»»

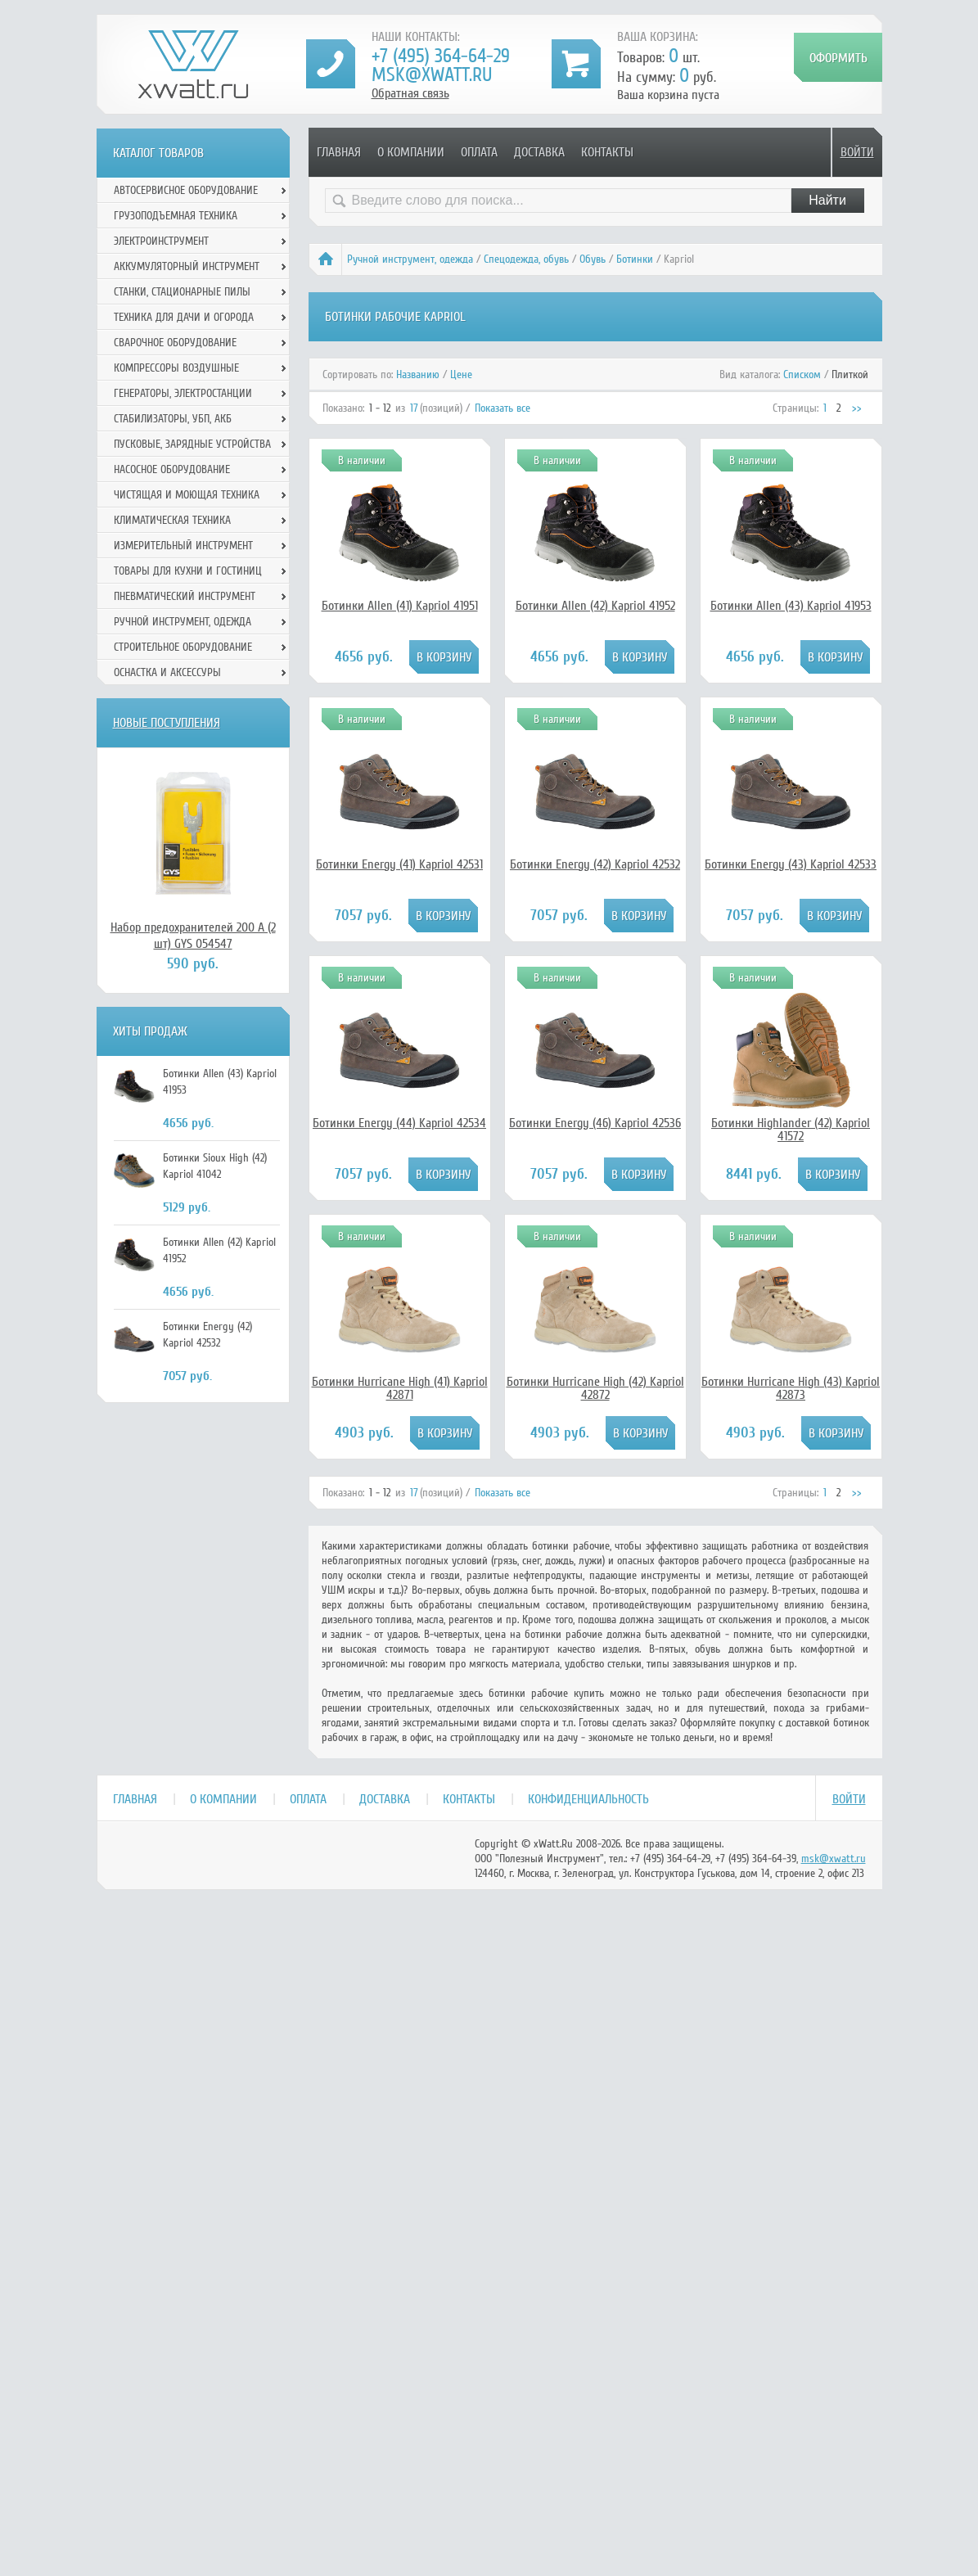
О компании (410, 152)
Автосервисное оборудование (186, 190)
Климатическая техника (172, 520)
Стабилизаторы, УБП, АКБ (173, 419)
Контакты (607, 152)
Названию (417, 374)
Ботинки (634, 259)
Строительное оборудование (183, 647)
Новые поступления (166, 723)
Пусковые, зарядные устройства (192, 444)
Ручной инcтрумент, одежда (410, 259)
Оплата (479, 152)
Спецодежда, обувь (526, 259)
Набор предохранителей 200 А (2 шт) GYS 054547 (193, 935)
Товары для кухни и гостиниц (188, 571)
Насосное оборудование (172, 469)
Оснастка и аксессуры (167, 672)
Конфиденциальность (588, 1799)
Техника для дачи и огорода (184, 317)
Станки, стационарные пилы (182, 292)
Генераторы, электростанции (183, 393)
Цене (461, 374)
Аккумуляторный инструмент (186, 266)
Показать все (502, 408)
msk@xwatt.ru (432, 75)
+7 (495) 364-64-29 (441, 56)
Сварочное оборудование (175, 343)
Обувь (592, 259)
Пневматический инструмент (184, 596)
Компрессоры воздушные (176, 368)
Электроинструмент (161, 241)
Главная (339, 152)
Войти (857, 152)
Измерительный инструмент (183, 546)
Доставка (539, 152)
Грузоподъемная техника (175, 216)
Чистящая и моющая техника (186, 495)
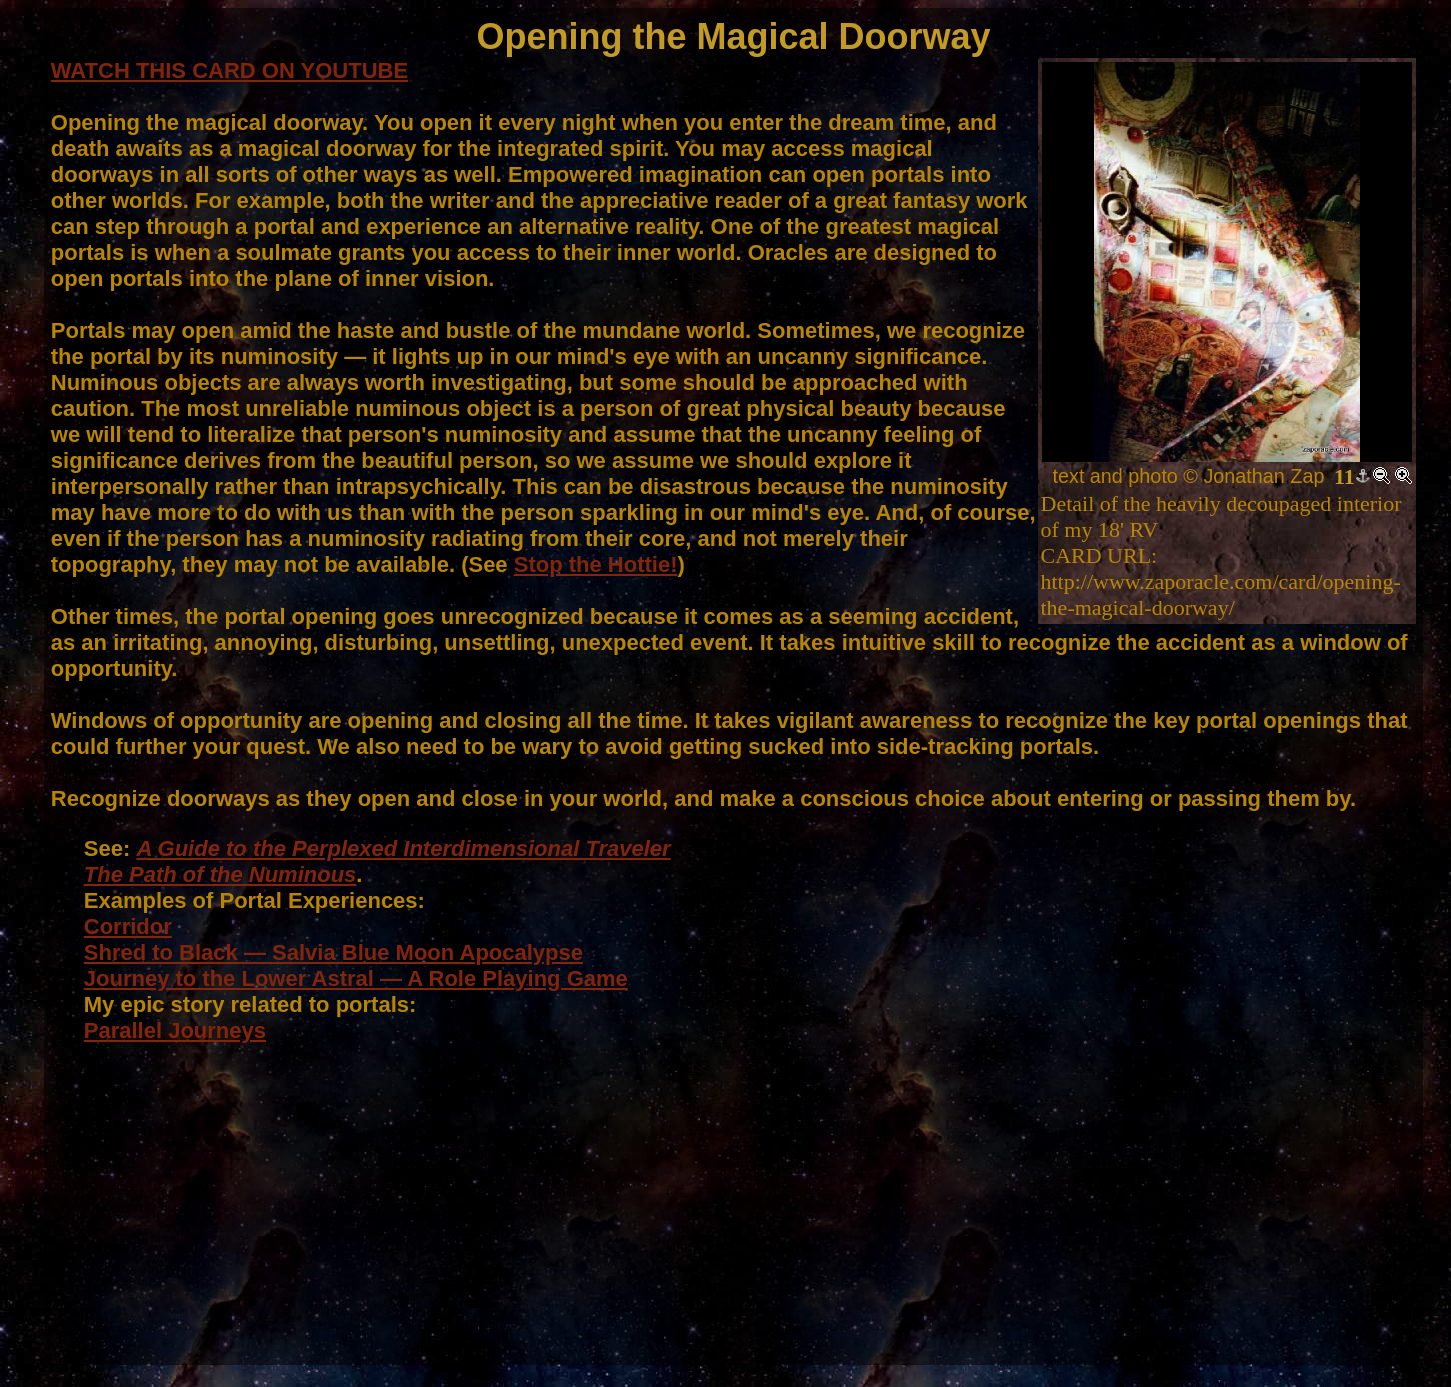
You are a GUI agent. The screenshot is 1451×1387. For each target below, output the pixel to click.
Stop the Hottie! (596, 564)
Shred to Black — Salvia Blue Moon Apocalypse (333, 952)
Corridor (128, 926)
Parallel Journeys (175, 1030)
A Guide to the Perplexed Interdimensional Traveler (403, 848)
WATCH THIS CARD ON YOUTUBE (229, 70)
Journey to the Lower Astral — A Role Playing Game (356, 978)
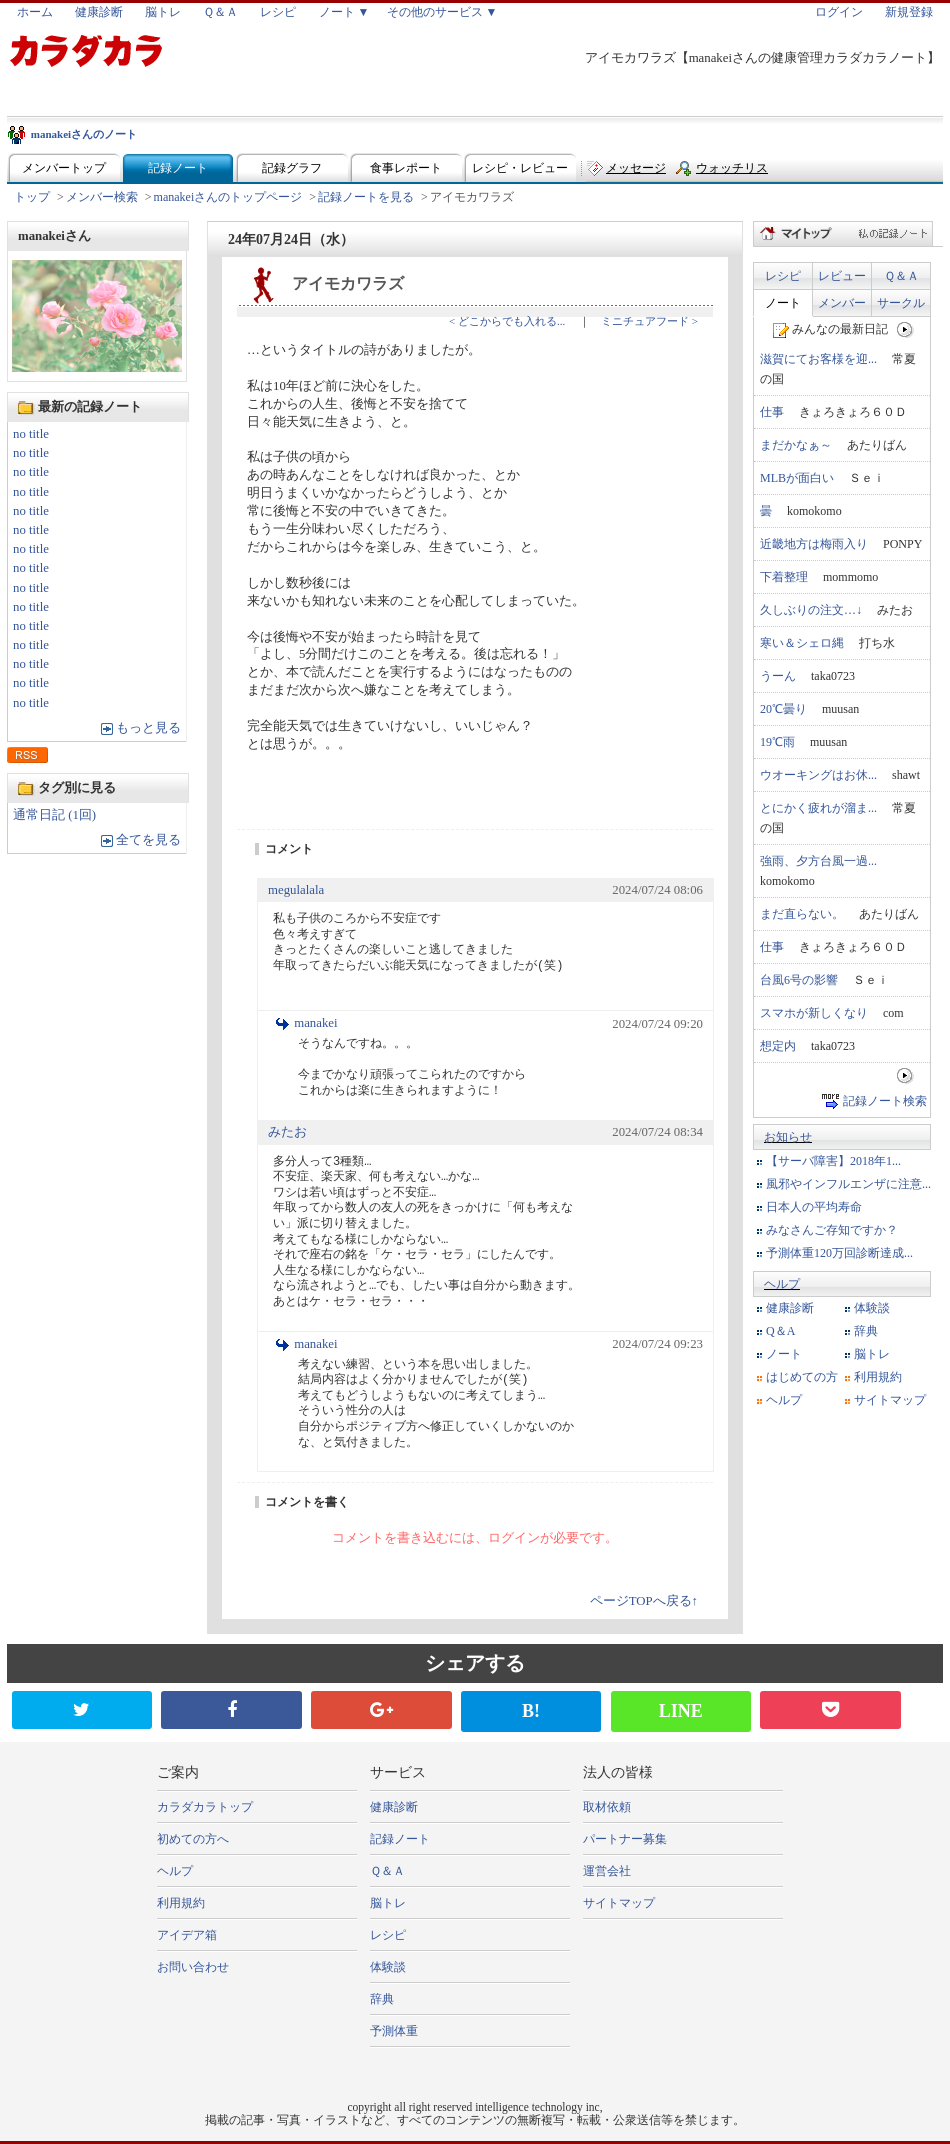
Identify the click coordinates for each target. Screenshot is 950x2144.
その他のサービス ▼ (442, 12)
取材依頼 (607, 1807)
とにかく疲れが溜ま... (818, 808)
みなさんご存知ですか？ (832, 1230)
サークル (901, 303)
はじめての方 (802, 1377)
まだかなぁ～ (796, 445)
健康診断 (99, 12)
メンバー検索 (102, 197)
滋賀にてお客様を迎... (818, 359)
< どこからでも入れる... (507, 321)
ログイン (839, 12)
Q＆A (780, 1331)
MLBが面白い (797, 478)
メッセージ (636, 168)
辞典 (866, 1331)
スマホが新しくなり (814, 1013)
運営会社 (607, 1871)
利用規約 (878, 1377)
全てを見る (148, 840)
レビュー (842, 276)
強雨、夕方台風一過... (818, 861)
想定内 (778, 1046)
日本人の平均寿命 (814, 1207)
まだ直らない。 (802, 914)
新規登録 (909, 12)
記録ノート (178, 168)
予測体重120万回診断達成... (839, 1253)
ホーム (35, 12)
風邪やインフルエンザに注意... (848, 1184)
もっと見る (148, 728)
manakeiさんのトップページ (228, 197)
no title (31, 434)
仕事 (772, 412)
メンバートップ (64, 168)
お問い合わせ (193, 1967)
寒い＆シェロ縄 (802, 643)
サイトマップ (890, 1400)
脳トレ (163, 12)
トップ (32, 197)
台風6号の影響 (799, 980)
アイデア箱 (187, 1935)
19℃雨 (777, 742)
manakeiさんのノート (84, 134)
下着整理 (784, 577)
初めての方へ (193, 1839)
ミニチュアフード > (649, 321)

««

Aim of the task:
Transcribe, word for word, every line from the one containing "とにかく疲れが溜ま... (818, 808)" through the final line of the entries, and nothing else.

Response to the exercise:
とにかく疲れが溜ま... (818, 808)
みなさんご存知ですか？ (832, 1230)
サークル (901, 303)
はじめての方 (802, 1377)
まだかなぁ～ (796, 445)
健康診断 (99, 12)
メンバー検索 (102, 197)
滋賀にてお客様を迎... (818, 359)
< どこからでも入れる... (507, 321)
ログイン (839, 12)
Q＆A (780, 1331)
MLBが面白い (797, 478)
メッセージ (636, 168)
辞典 (866, 1331)
スマホが新しくなり (814, 1013)
運営会社 (607, 1871)
利用規約 (878, 1377)
全てを見る (148, 840)
レビュー (842, 276)
強雨、夕方台風一過... (818, 861)
想定内 (778, 1046)
日本人の平均寿命 (814, 1207)
まだ直らない。 (802, 914)
新規登録 (909, 12)
記録ノート (178, 168)
予測体重120万回診断達成... (839, 1253)
ホーム (35, 12)
風邪やインフルエンザに注意... (848, 1184)
もっと見る (148, 728)
manakeiさんのトップページ (228, 197)
no title (31, 434)
仕事 (772, 412)
メンバートップ (64, 168)
お問い合わせ (193, 1967)
寒い＆シェロ縄 (802, 643)
サイトマップ (890, 1400)
脳トレ (163, 12)
トップ (32, 197)
台風6号の影響 (799, 980)
アイデア箱 (187, 1935)
19℃雨 (777, 742)
manakeiさんのノート (84, 134)
下着整理 (784, 577)
初めての方へ (193, 1839)
ミニチュアフード > (649, 321)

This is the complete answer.